ASSIGNMENT — Keep the pictures out while you transcribe the listing below exactly.

GIVEN DATA —
——
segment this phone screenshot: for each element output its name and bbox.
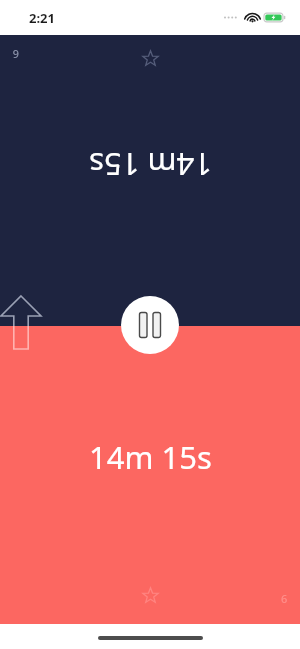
staticText: 2:21 [29, 9, 55, 27]
button[interactable]: Favourite [135, 580, 165, 610]
button[interactable]: 6 [0, 35, 300, 326]
button[interactable]: Swipe up [0, 291, 46, 351]
button[interactable]: Favourite [135, 43, 165, 73]
staticText: 14m 15s [89, 144, 212, 186]
button[interactable]: 14m 15s [0, 326, 300, 624]
button[interactable]: Pause [121, 296, 179, 354]
staticText: 6 [12, 47, 19, 62]
staticText: 14m 15s [89, 436, 212, 478]
staticText: 6 [281, 591, 288, 606]
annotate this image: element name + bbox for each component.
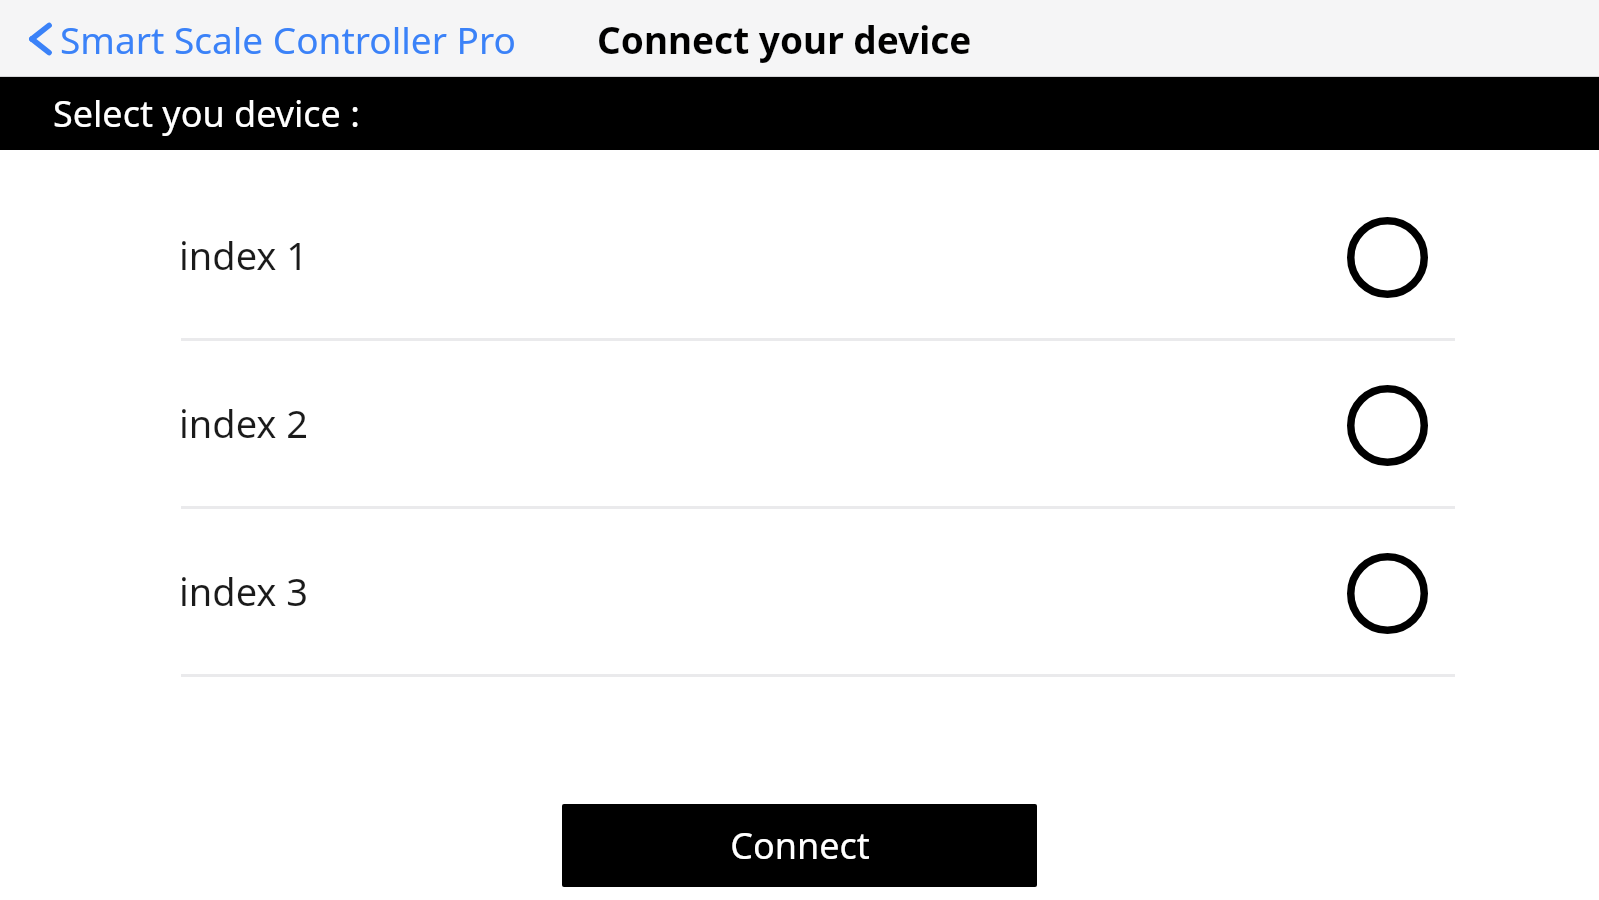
——
EXERCISE SOLUTION —
segment this phone screenshot: for each element output its name and bbox.
staticText: 2:21 [29, 9, 55, 27]
button[interactable]: Favourite [135, 580, 165, 610]
button[interactable]: 6 [0, 35, 300, 326]
button[interactable]: Swipe up [0, 291, 46, 351]
button[interactable]: Favourite [135, 43, 165, 73]
staticText: 14m 15s [89, 144, 212, 186]
button[interactable]: 14m 15s [0, 326, 300, 624]
button[interactable]: Pause [121, 296, 179, 354]
staticText: 6 [12, 47, 19, 62]
staticText: 14m 15s [89, 436, 212, 478]
staticText: 6 [281, 591, 288, 606]
annotate this image: element name + bbox for each component.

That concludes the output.